According to data collected as part of Kaspersky Lab’s ‘Financial cyber threats in 2013’ study, cybercriminals are trying harder than ever to acquire confidential user information and steal money from bank accounts by creating fake sites mimicking financial organisations.
In 2013, 31.45% of phishing attacks were trading on the names of leading banks, online stores and online payment systems – an increase of 8.5% points from the previous year.
Phishing is a fraudulent scheme used by cybercriminals to obtain confidential user data with the help of fake web pages imitating Internet resources.
Unlike malicious software created for particular operating systems, phishing attacks threaten all devices which can access web pages.
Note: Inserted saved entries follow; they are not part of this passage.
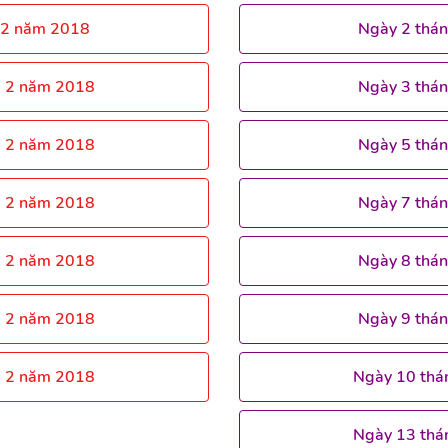
 2 năm 2018
Ngày 2 thá
g 2 năm 2018
Ngày 3 thá
g 2 năm 2018
Ngày 5 thá
g 2 năm 2018
Ngày 7 thá
g 2 năm 2018
Ngày 8 thá
g 2 năm 2018
Ngày 9 thá
g 2 năm 2018
Ngày 10 thá
Ngày 13 thá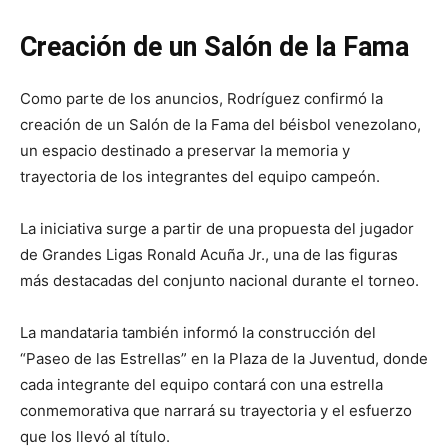
Creación de un Salón de la Fama
Como parte de los anuncios, Rodríguez confirmó la
creación de un Salón de la Fama del béisbol venezolano,
un espacio destinado a preservar la memoria y
trayectoria de los integrantes del equipo campeón.
La iniciativa surge a partir de una propuesta del jugador
de Grandes Ligas Ronald Acuña Jr., una de las figuras
más destacadas del conjunto nacional durante el torneo.
La mandataria también informó la construcción del
“Paseo de las Estrellas” en la Plaza de la Juventud, donde
cada integrante del equipo contará con una estrella
conmemorativa que narrará su trayectoria y el esfuerzo
que los llevó al título.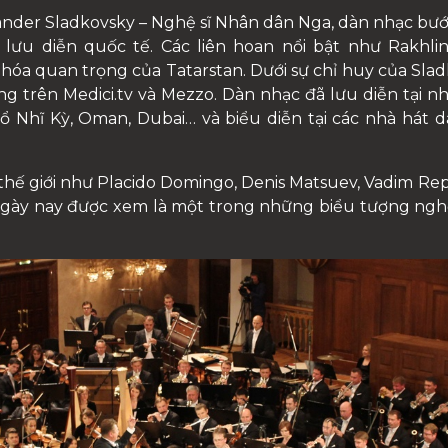
nder Sladkovsky – Nghệ sĩ Nhân dân Nga, dàn nhạc bước 
lưu diễn quốc tế. Các liên hoan nổi bật như Rakhlin
n hóa quan trọng của Tatarstan.
Dưới sự chỉ huy của Slad
g trên Medici.tv và Mezzo. Dàn nhạc đã lưu diễn tại nh
 Nhĩ Kỳ, Oman, Dubai… và biểu diễn tại các nhà hát d
ế giới như Placido Domingo, Denis Matsuev, Vadim Repin
ngày nay được xem là một trong những biểu tượng ngh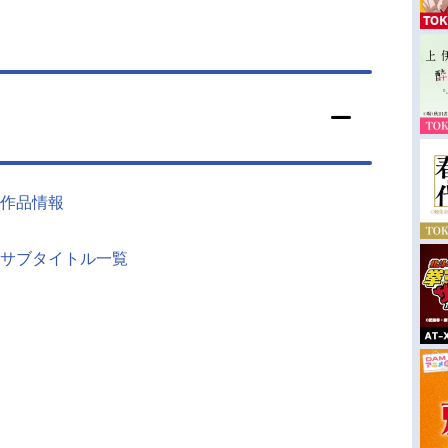
作品情報
サブタイトル一覧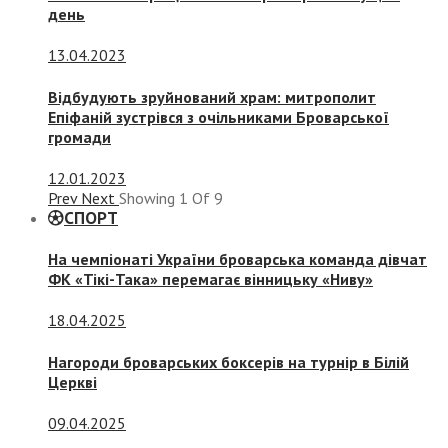
день
13.04.2023
Відбудують зруйнований храм: митрополит
Епіфаній зустрівся з очільниками Броварської
громади
12.01.2023
Prev
Next
Showing
1
Of
9
СПОРТ
На чемпіонаті України броварська команда дівчат
ФК «Тікі-Така» перемагає вінницьку «Ниву»
18.04.2025
Нагороди броварських боксерів на турнір в Білій
Церкві
09.04.2025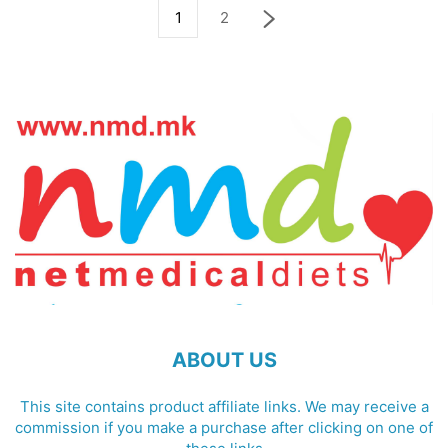
1
2
ABOUT US
This site contains product affiliate links. We may receive a
commission if you make a purchase after clicking on one of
That is why they are so popular with scammers – in 2013 alone Kaspersky Lab products protected about 39.6 million users from this cyber threat.
Phishing sites aimed at harvesting users’ financial details mainly use the brand names of popular online stores, online payment systems and online banking systems. In 2013, the most attractive targets were banks, which were used in 70.6% of all financial phishing.
That’s a sharp increase from 2012 when bank phishing represented just 52%. Overall, fake bank websites were involved in twice as many (22.2%) phishing attacks in 2013.
Fraudsters use the brand names of major companies with large client databases in search of a big criminal profit. For example, about 60% of all phishing attacks using fake bank pages exploited the names of just 25 organisations.
Among online payment systems the phishers’ favourites are even more clearly-defined – 88.3% of phishing attacks in this category involved one of four international brands: PayPal, American Express, MasterCard and Visa.
For several years in a row Amazon.com has been the most popular cover for phishing attacks exploiting the names of online stores. Over the reported period its name was used in 61% of online trade-related phishing attacks. The top three also included Apple and eBay, but both of them lagged well behind Amazon.
‘Phishing attacks are so popular because they are simple to deploy and extremely effective. It is often not easy for even advanced Internet users to distinguish a well-designed fraudulent site from a legitimate page, which makes it even more important to install a specialised protection solution. In addition, phishing causes reputational and financial damage to organisations that see their brands exploited in phishing attacks,’ commented Sergey Lozhkin, senior security researcher at Kaspersky Lab.